I’m a few approaches would be possible, like CxxWrap.jl, but as seantalts suggested, it’d be easier to use one of the native Julia HMC libraries. They’re all copying Stan’s algorithms / based on the same set of references.
Julia and C++ code compiled with Clang should be about the same fast, when both are implemented in the same way.
The implementation differences account for the difference in performance, not the language.
Of course, some languages make certain types of implementations easier than others, eg neither C or Fortran have an equivalent to template metaprogamming, making it more difficult to optimize generic algorithms in them than it is in C++ or Julia.
You can also do this in C++ with templates, but I’d be interested in a C/Fortran implementation:
function fib(::Val{N}) where {N}
N > 1 ? fib(Val(N-1)) + fib(Val(N-2)) : N
end
@time fib(Val(46))
using BenchmarkTools; @btime fib(Val(46))
@code_typed fib(Val(46))
(On the other hand, it’s a lot easier to end up with extremely slow code in Julia than it is in the other languages, eg if it is type unstable.)

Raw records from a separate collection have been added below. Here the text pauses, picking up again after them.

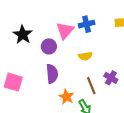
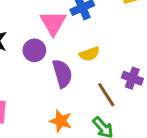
purple semicircle: (52, 74) -> (62, 73), moved
orange star: (66, 97) -> (61, 121), moved

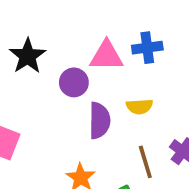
pink triangle: (53, 23) -> (106, 56), turned 44

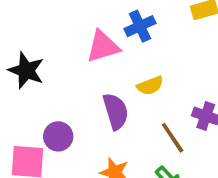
purple circle: (74, 82) -> (58, 136), moved

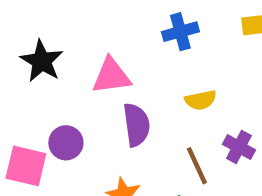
pink triangle: (103, 46) -> (111, 76), moved
yellow semicircle: (150, 86) -> (201, 100), moved

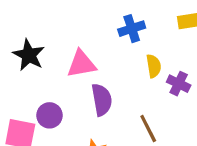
yellow semicircle: (201, 100) -> (154, 66), moved, turned -85
purple cross: (239, 147) -> (179, 84), moved

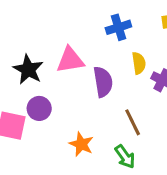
black star: (29, 55) -> (28, 70), moved
purple semicircle: (102, 100) -> (103, 82), moved

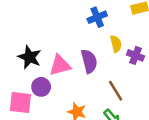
pink triangle: (70, 60) -> (60, 65), moved

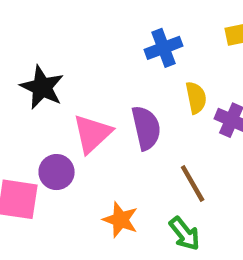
black star: (30, 57) -> (42, 87), moved
pink triangle: (60, 65) -> (92, 134), turned -30

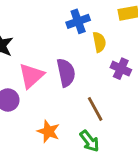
yellow semicircle: (196, 98) -> (99, 42), moved

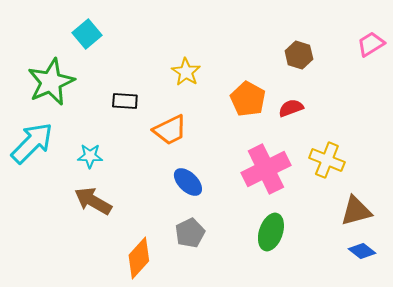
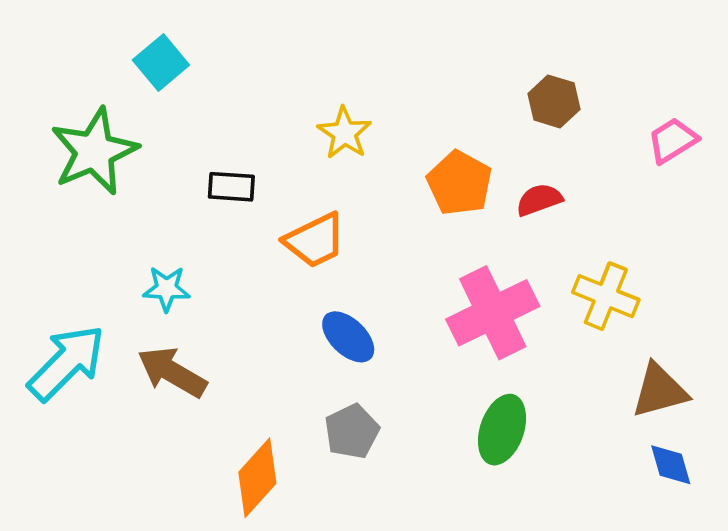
pink trapezoid: (371, 44) -> (673, 140), moved
cyan arrow: (32, 143) -> (66, 363), moved
blue diamond: (362, 251) -> (671, 465), turned 36

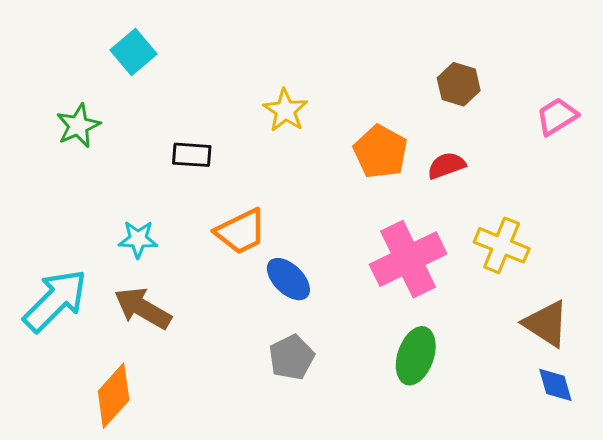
green star: (94, 151) -> (78, 126), size x0.6
orange trapezoid: (315, 240) -> (241, 232), moved
brown triangle: (660, 391) -> (546, 324), turned 48
orange diamond: (257, 478) -> (114, 396), moved

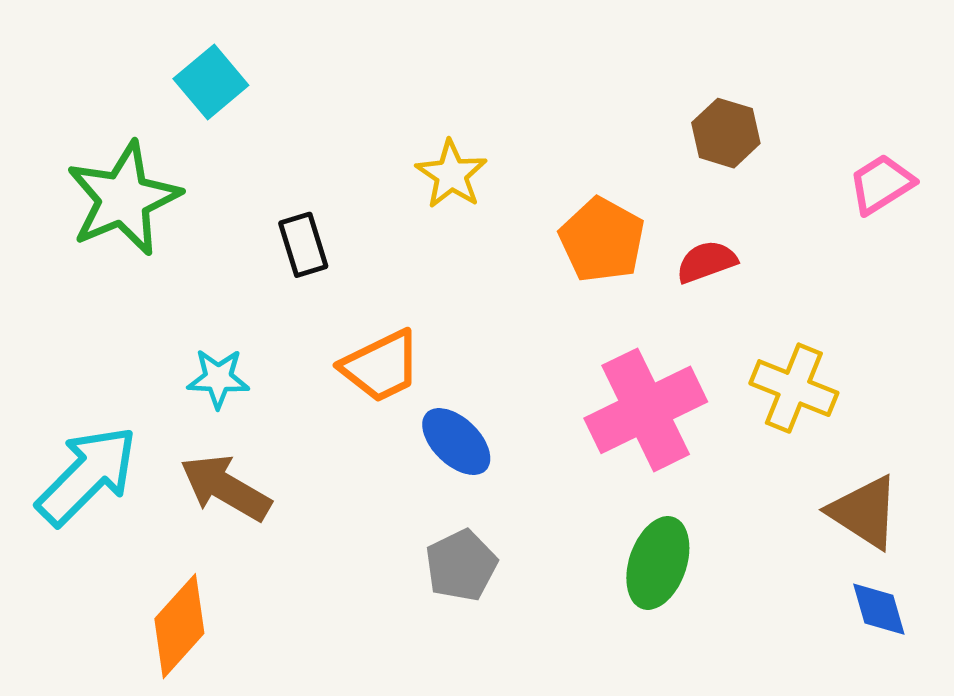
green star: (78, 126) -> (123, 199), size x1.6
black rectangle: (192, 155) -> (303, 245), turned 69

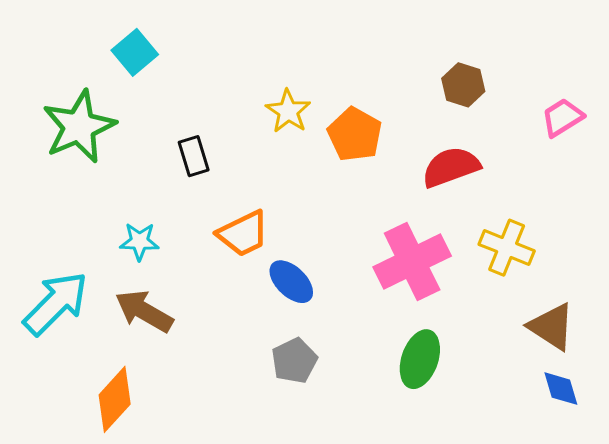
orange pentagon: (602, 240) -> (355, 134), moved
red semicircle: (706, 262) -> (451, 167), size x1.5

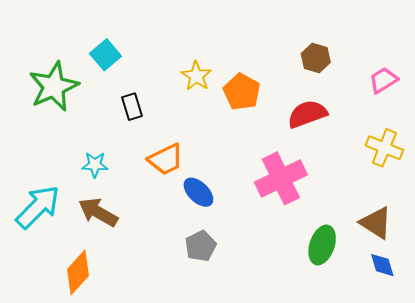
cyan square: (135, 52) -> (106, 55), moved
yellow cross: (507, 248) -> (384, 148), moved
green ellipse: (420, 359) -> (322, 245), moved

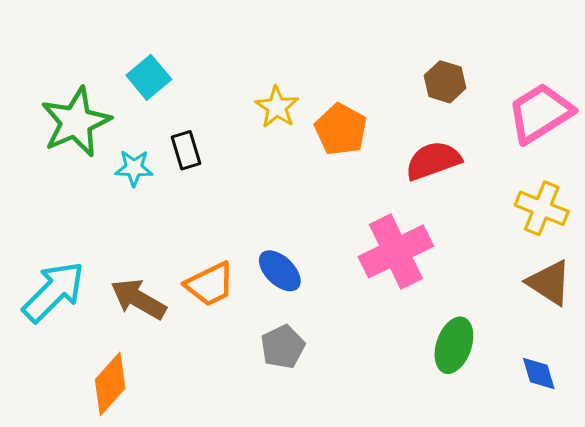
pink trapezoid: (383, 80) -> (540, 113), size x1.6
orange trapezoid: (166, 159) -> (210, 284), moved
cyan star: (95, 165) -> (134, 168), moved
brown triangle: (376, 223) -> (549, 283), moved

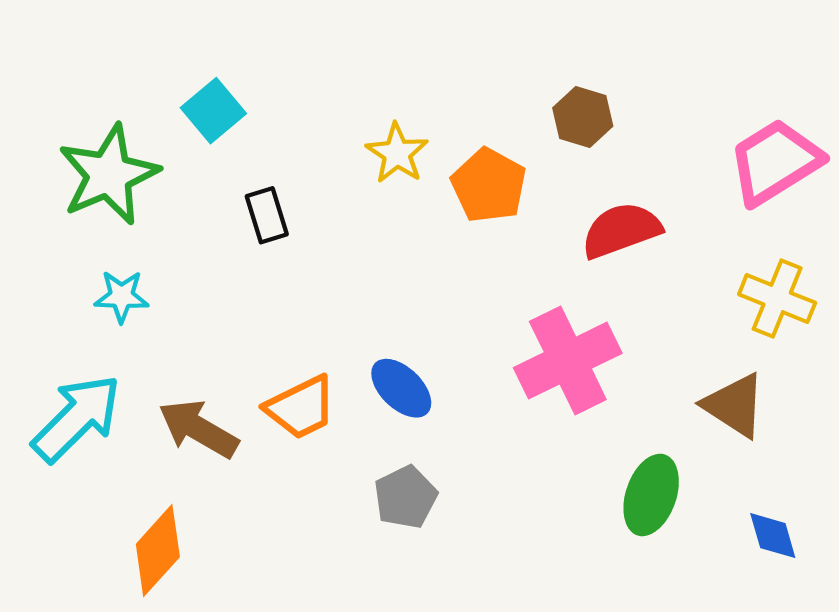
brown hexagon: (445, 82) -> (583, 117), moved
cyan star: (134, 168) -> (122, 296), moved
brown triangle: (549, 283) -> (734, 405), moved

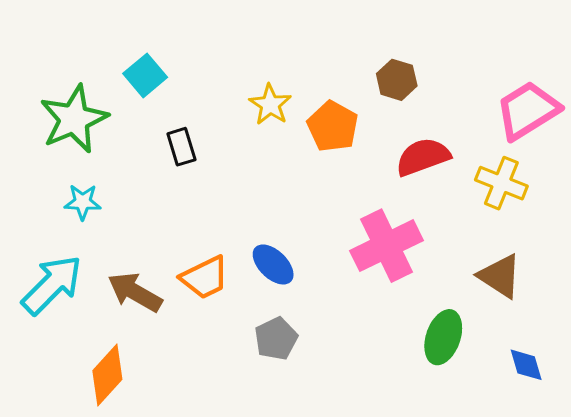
yellow cross: (777, 299) -> (501, 183), moved

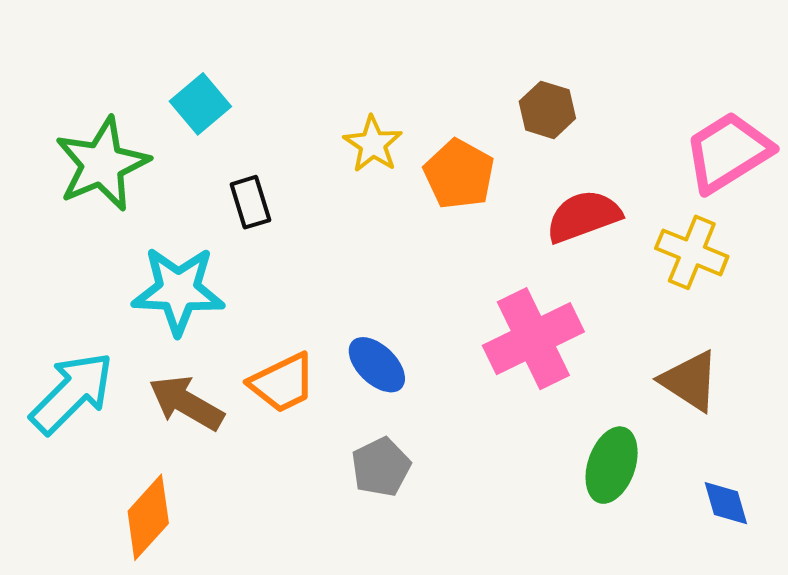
cyan star: (83, 202) -> (178, 291), moved, size x1.8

Ah, yes, Bob said this earlier.
While (likely) much slower, the compiler can sometimes use clever permutations to vectorize the array of structs code, or at least some of the computations. A bigger benefit (vs what Stan does) is probably that it doesn’t have to constantly chase pointers. Adding to the Julia points comparison:
using StaticArrays, BenchmarkTools, StructArrays
mutable struct MPoint3D{T} <: FieldVector{3, T}
x::T
y::T
z::T
end
By declaring it a mutable struct
instead of a struct
, it will be heap allocated with a constant memory address. Meaning they will not be stored inline in an array.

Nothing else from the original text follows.